Pull every line with "English" from the data below and copy it.
━━━━━ Given entries ━━━━━
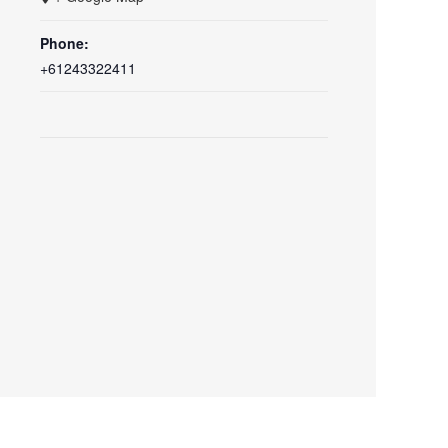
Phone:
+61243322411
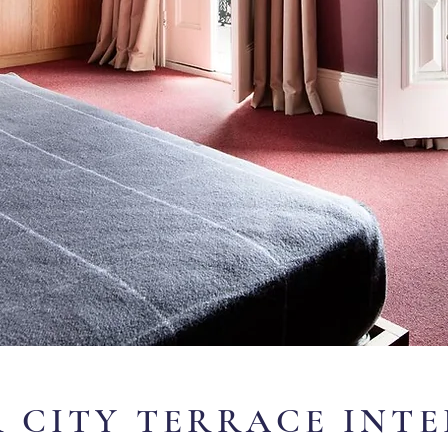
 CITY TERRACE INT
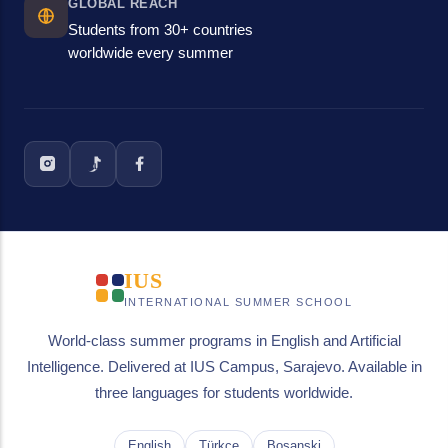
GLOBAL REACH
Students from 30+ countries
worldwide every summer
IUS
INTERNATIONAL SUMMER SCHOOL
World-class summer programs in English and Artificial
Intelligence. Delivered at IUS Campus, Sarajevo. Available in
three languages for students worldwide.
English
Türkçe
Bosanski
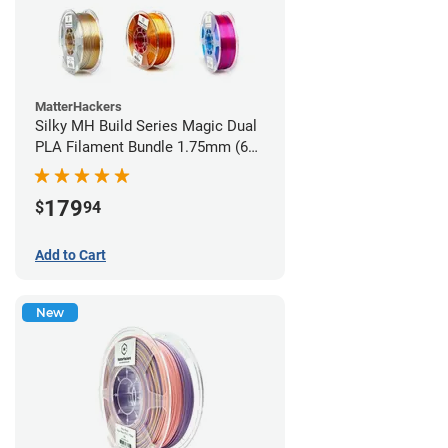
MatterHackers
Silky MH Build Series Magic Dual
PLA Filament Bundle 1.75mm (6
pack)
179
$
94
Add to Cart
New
━━━━━
# Answer to this problem
World-class summer programs in English and Artificial
English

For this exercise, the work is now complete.